_DIRECTIONS:_ Across the entries below, how many lines contain the string "Assets"? Only the number is wanted.
*** EXERCISE DATA ***
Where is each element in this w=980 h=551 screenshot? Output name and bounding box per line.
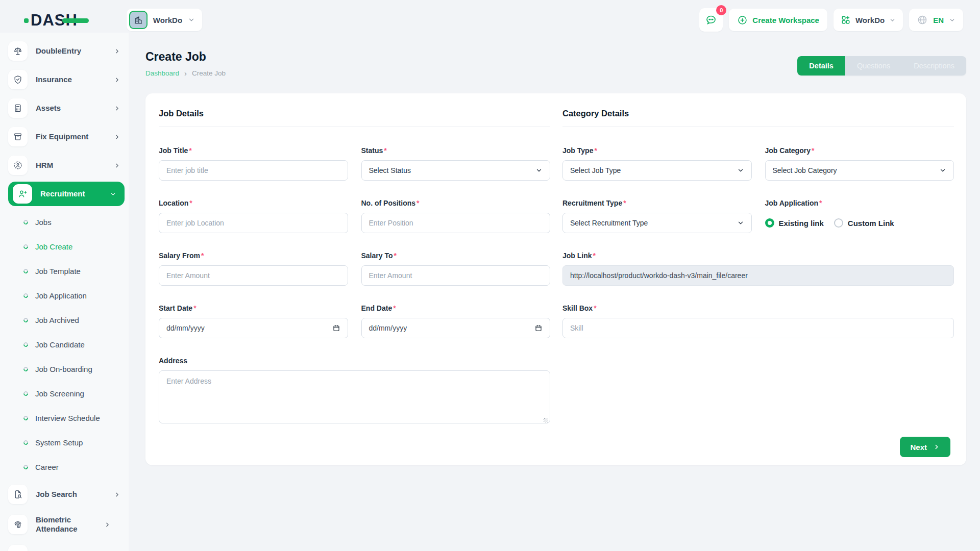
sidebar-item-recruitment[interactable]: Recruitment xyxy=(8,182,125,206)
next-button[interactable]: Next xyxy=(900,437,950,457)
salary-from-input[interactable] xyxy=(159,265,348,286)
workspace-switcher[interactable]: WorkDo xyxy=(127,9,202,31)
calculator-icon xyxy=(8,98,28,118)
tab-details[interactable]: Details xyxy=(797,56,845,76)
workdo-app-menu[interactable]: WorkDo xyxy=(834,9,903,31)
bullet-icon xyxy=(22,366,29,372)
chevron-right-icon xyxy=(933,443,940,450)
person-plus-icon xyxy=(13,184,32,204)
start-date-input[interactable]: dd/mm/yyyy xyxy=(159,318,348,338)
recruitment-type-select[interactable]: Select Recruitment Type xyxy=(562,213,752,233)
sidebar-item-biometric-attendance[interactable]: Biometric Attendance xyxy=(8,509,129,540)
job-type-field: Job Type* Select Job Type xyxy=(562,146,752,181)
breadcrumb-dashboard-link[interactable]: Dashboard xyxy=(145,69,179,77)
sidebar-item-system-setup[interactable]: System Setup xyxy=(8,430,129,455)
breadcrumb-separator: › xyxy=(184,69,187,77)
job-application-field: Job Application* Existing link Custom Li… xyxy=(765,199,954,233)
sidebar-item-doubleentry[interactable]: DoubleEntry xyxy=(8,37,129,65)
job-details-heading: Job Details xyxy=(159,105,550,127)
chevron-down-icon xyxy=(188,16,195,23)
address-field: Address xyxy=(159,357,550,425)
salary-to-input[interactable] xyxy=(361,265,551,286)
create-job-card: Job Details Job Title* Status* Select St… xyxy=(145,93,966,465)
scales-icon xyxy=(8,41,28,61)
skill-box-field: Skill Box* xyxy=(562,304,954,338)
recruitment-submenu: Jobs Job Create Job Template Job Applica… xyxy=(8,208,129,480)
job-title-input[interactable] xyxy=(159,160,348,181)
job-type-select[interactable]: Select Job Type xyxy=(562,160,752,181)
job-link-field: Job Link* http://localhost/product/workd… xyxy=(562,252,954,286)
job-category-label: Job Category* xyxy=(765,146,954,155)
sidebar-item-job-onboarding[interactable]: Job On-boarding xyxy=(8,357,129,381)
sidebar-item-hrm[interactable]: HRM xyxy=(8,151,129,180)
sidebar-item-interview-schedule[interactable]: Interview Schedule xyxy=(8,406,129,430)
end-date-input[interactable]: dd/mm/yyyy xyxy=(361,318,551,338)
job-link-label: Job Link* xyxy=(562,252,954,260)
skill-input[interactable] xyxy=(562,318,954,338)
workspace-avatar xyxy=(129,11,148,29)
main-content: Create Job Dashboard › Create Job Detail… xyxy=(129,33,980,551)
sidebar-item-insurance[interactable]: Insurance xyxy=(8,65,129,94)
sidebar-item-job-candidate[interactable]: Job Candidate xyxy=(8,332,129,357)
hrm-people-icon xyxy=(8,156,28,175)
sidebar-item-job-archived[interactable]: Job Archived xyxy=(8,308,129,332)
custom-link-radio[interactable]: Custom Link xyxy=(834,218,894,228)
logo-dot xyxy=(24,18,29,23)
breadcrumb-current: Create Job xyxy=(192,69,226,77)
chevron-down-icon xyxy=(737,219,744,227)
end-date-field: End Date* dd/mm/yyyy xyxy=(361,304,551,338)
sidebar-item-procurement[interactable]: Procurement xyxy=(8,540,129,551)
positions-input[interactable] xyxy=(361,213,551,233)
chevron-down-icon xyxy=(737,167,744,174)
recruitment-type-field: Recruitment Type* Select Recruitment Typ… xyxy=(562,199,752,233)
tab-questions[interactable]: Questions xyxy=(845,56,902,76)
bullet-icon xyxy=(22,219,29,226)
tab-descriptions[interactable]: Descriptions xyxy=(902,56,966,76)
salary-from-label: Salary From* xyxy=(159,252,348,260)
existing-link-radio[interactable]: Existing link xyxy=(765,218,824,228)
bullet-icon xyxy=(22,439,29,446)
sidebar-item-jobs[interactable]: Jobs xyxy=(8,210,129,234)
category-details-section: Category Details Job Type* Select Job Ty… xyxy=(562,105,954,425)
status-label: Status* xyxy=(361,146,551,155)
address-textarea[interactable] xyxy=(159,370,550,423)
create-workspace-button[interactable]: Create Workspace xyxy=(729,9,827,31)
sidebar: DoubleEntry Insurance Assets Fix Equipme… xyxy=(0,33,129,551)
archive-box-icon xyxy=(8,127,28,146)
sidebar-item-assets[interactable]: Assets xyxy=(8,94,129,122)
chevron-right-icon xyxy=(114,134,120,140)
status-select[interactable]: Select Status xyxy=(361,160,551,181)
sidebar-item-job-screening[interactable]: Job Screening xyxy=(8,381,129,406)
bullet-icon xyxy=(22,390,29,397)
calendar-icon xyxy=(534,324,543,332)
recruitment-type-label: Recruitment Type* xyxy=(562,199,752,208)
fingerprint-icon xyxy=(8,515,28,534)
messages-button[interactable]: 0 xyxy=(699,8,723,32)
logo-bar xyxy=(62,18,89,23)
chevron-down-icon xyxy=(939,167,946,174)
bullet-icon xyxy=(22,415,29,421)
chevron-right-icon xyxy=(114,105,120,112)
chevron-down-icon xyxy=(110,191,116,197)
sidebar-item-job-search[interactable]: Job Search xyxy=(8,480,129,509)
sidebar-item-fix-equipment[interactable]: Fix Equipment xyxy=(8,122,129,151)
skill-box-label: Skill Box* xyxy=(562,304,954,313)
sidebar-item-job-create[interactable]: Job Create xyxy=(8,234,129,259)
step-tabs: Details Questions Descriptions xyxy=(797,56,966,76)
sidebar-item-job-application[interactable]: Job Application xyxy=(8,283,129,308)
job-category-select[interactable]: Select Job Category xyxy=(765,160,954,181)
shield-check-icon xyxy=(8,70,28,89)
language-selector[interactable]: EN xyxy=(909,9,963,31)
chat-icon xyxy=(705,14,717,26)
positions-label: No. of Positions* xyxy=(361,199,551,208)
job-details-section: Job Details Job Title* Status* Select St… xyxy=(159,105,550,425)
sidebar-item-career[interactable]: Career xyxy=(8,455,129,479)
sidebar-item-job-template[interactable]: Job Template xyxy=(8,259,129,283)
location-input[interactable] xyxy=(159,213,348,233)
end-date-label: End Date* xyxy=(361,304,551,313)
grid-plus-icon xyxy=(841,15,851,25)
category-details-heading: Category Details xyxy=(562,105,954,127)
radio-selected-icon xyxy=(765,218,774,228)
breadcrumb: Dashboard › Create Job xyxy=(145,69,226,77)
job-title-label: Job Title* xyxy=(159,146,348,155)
*** End of EXERCISE DATA ***
*** EXERCISE DATA ***
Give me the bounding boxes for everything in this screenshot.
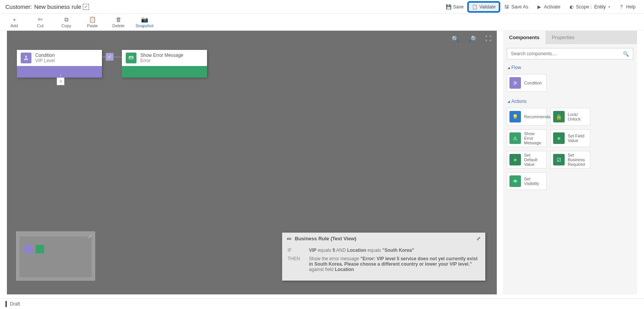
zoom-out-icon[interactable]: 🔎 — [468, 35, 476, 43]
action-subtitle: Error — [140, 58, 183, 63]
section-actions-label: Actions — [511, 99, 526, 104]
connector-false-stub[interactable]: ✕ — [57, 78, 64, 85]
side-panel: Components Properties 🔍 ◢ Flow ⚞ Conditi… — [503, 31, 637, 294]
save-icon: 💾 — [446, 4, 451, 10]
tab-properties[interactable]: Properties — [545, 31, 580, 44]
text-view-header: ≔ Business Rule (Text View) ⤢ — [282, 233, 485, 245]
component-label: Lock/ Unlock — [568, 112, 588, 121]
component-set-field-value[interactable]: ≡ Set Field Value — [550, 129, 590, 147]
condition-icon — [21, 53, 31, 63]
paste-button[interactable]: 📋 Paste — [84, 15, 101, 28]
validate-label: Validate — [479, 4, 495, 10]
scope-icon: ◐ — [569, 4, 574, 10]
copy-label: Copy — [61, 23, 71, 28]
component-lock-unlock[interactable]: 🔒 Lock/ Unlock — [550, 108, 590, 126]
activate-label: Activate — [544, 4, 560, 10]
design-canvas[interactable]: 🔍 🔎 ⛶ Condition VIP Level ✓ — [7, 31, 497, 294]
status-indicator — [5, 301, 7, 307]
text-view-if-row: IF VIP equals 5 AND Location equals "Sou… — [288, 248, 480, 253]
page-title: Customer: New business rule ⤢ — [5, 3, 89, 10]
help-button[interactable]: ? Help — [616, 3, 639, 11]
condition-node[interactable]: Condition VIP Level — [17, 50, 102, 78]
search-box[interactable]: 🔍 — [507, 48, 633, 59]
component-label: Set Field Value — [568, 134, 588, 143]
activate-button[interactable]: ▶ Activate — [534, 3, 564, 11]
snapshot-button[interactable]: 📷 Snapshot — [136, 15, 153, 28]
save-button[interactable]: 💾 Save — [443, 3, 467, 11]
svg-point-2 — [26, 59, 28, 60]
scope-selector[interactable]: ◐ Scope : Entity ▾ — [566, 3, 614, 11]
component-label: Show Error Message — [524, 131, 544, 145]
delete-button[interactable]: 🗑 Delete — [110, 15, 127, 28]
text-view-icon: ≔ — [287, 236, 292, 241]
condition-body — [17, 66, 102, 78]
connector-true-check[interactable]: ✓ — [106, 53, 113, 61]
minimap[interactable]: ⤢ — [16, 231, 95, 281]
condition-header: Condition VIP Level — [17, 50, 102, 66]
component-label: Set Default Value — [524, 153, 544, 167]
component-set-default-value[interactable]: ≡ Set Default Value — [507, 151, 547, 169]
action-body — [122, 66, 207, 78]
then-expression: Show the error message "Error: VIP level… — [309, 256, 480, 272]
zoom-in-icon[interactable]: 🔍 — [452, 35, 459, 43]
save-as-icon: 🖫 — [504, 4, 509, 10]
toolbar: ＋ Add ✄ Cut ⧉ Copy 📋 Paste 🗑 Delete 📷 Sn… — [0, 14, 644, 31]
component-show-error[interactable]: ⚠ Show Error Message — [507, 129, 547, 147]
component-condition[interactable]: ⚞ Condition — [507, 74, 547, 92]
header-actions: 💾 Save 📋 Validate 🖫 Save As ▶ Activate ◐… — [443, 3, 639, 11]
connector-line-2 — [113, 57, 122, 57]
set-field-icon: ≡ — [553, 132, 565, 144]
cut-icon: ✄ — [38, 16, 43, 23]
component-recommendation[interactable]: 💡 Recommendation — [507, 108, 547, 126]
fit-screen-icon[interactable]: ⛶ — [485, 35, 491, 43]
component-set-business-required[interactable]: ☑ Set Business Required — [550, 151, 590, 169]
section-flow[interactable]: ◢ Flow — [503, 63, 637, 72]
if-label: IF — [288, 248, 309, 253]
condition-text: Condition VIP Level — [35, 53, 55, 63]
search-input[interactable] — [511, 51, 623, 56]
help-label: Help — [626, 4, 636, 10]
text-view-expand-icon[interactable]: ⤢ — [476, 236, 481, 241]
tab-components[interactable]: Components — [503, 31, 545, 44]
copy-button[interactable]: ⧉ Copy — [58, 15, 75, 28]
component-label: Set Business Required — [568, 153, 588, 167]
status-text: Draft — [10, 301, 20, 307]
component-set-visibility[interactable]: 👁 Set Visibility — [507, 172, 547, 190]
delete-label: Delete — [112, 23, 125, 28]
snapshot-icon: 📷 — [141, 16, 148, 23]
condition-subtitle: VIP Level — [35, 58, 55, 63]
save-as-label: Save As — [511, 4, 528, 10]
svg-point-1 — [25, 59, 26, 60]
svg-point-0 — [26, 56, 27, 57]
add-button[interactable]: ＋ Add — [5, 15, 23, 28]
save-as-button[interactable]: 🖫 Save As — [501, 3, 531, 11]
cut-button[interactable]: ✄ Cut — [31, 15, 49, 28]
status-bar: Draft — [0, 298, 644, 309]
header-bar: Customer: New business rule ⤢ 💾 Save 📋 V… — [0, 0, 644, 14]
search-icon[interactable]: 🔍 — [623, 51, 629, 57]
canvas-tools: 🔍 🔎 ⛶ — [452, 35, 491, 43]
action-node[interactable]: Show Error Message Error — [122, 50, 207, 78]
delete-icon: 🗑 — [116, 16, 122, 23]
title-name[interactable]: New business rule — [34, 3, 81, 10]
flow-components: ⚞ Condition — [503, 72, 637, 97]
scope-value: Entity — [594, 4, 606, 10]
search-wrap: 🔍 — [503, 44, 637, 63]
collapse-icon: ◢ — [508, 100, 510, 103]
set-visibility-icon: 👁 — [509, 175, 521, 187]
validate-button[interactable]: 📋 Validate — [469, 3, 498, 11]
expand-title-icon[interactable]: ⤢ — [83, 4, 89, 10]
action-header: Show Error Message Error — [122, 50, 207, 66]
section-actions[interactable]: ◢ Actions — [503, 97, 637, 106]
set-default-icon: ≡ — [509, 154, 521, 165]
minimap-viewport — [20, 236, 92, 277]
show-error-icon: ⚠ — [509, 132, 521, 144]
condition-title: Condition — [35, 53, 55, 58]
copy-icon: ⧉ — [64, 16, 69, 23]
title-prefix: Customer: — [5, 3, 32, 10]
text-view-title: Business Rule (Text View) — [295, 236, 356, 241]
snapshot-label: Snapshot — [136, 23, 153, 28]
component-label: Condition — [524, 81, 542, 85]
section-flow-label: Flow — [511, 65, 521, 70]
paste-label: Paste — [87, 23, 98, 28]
*** End of EXERCISE DATA ***
_RESPONSE AREA:_ 2